Chapter 4LaTeX History and Variants

4.1  Introduction

Although Canthology provides a simplification wrapper around LaTeX, Canthology does not hide LaTeX completely. Because of this, you will need to be familiar with some LaTeX concepts and terminology. This chapter explains some LaTeX issues that will make it easier to understand how Canthology works.

4.2  A Short History of TeX and LaTeX

Within the printing industry, type means a printed character, and to typeset means to combine individual types to form words, lines and (eventually) a complete page.

In 1977, a mathematician and computer scientist called Donald Knuth was frustrated at the poor-quality typesetting of a book he had written.

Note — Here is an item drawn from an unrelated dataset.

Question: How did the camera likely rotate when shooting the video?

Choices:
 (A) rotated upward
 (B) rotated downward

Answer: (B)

He decided to design his own typesetting system so his future books could look better. He spent more than a decade designing and implementing a computer program called TeX (usually pronounced “tech” by English speakers) for typesetting documents.

TeX was developed at a time when there was no standardisation of how to control different types of printers. Knuth worked around this problem with a two-step approach.

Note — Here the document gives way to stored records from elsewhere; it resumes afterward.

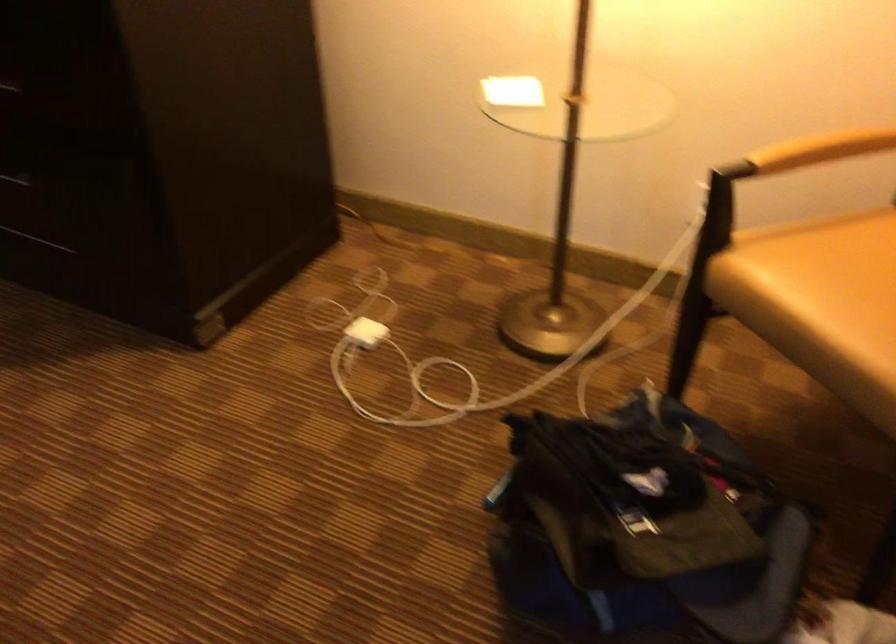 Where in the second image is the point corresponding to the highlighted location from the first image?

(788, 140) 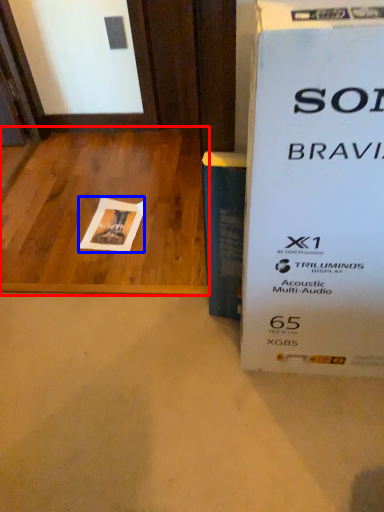 Question: Which point is further to the camera, table (highlighted by a red box) or flyer (highlighted by a blue box)?

Choices:
 (A) table
 (B) flyer

Answer: (B) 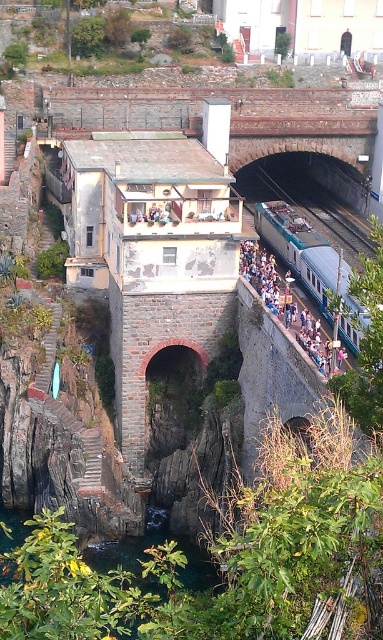 You are a photographer standing in the coastal town scene. You want to take a photo that includes both the smooth concrete train track at center and the blue fabric crowd at center. Which object should be placed closer to the camera to ensure both are in focus?

The blue fabric crowd at center is behind the smooth concrete train track at center, so to ensure both are in focus, the smooth concrete train track at center should be closer to the camera. This way, the crowd will be in the background and the track in the foreground, allowing for a greater depth of field.

You are a train engineer planning to travel along the smooth concrete train track at center. What coordinates should you aim for to ensure you are on the correct path?

The smooth concrete train track at center is located at point (x=312, y=200), so aim for those coordinates to stay on the correct path.

You are standing at the base of the stone bridge in the coastal town scene. You see two points marked on the bridge structure. The first point is at coordinates point (348, 266) and the second is at point (266, 172). If you were to walk towards the bridge from your current position, which point would you encounter first?

Point (348, 266) is in front of point (266, 172), so you would encounter point (348, 266) first as you approach the bridge. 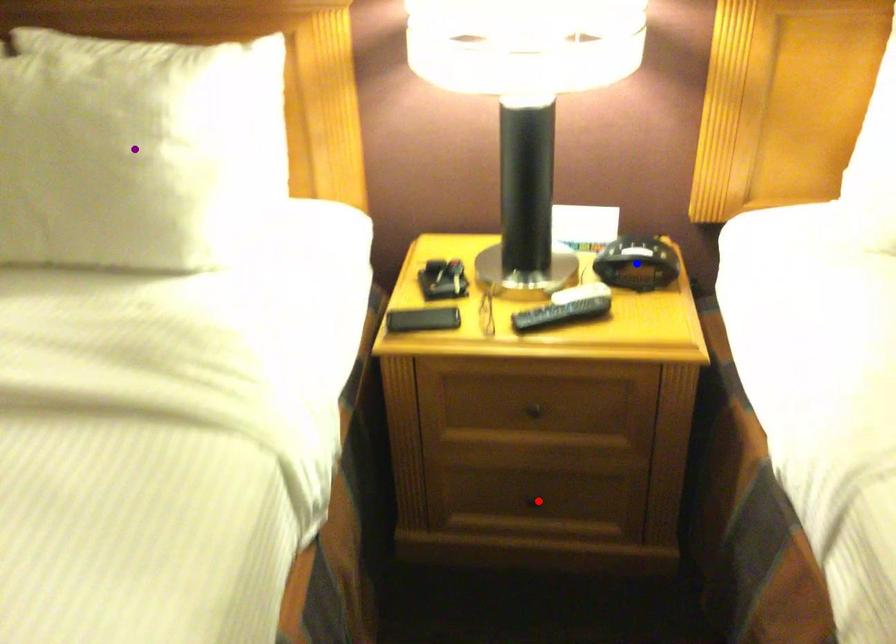 Order these from nearest to farthest:
1. purple point
2. red point
3. blue point

purple point → blue point → red point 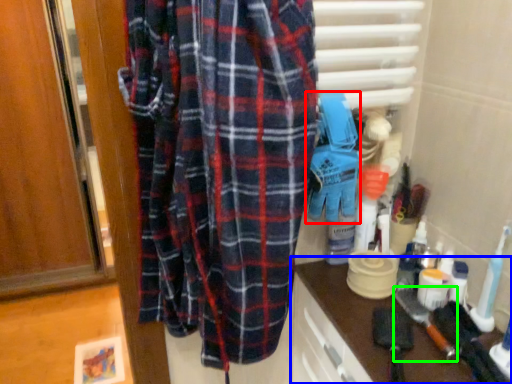 Question: Which object is the closest to the toy (highlighted by a red box)? Choose among these: counter (highlighted by a blue box) or brush (highlighted by a green box).

Choices:
 (A) counter
 (B) brush

Answer: (A) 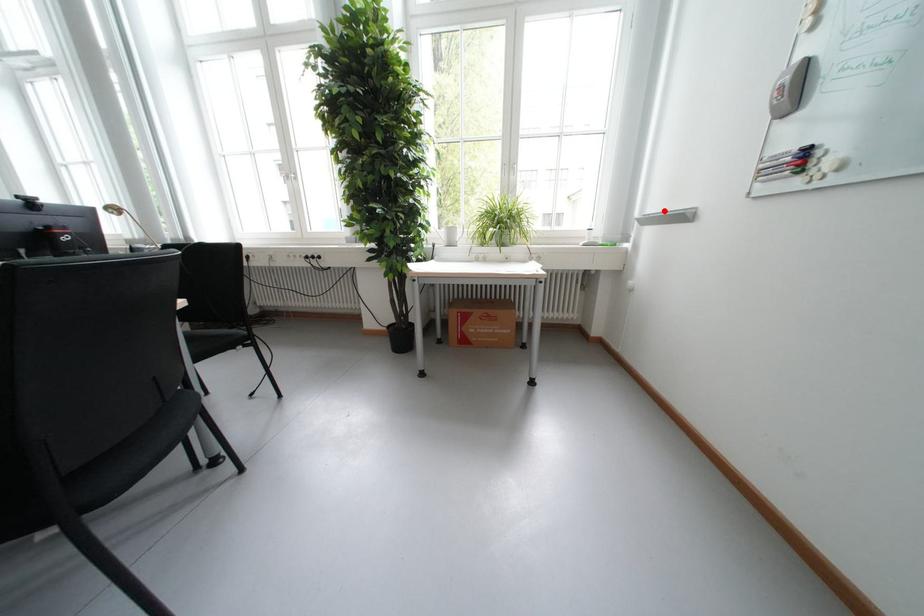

• A person writes a TeX-based document in a file called, for example, my-document.tex, and processes this with TeX by executing the command:

tex my-document.tex


Doing that produces a file called my-document.dvi. The ".dvi" extension stands for “device independent”.
• Another program is executed to convert my-document.dvi into the format required to drive a particular type of printer.

This two-step approach has enabled TeX to survive technological changes. For example, when computers with high-resolution displays were introduced, on-screen previewers for DVI files were developed. When the PostScript printer-control language was invented, DVI-to-PostScript converters were developed. And when PDF was invented, DVI-to-PDF converters were developed.

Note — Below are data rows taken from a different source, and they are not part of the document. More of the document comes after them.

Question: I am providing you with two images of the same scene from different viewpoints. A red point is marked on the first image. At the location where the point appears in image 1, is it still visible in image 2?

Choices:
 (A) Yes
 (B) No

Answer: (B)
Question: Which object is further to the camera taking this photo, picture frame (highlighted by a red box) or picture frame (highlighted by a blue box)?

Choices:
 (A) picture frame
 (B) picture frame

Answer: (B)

Although TeX is powerful and can produce beautiful-looking documents, many people find it difficult to use because the TeX markup commands are low level. Over the years, this has resulted in attempts by different people to implement simplification wrappers around TeX. The most popular of these is called LaTeX, which was initially developed during the 1980s. LaTeX provides high-level markup commands—such as \chapter and \section—that are easier to use than the more primitive markup commands provided by TeX.

Processing a LaTeX-based document is similar to processing a TeX-based document, except that you use the latex command instead of tex. For example, the following commands convert my-document.tex into my-document.dvi and then into my-document.ps (that is, a PostScript file):


latex my-document.tex
dvips my-document.dvi



4.3Structure of a LaTeX Document

Figure 4.1 shows the high-level structure of a book written in LaTeX.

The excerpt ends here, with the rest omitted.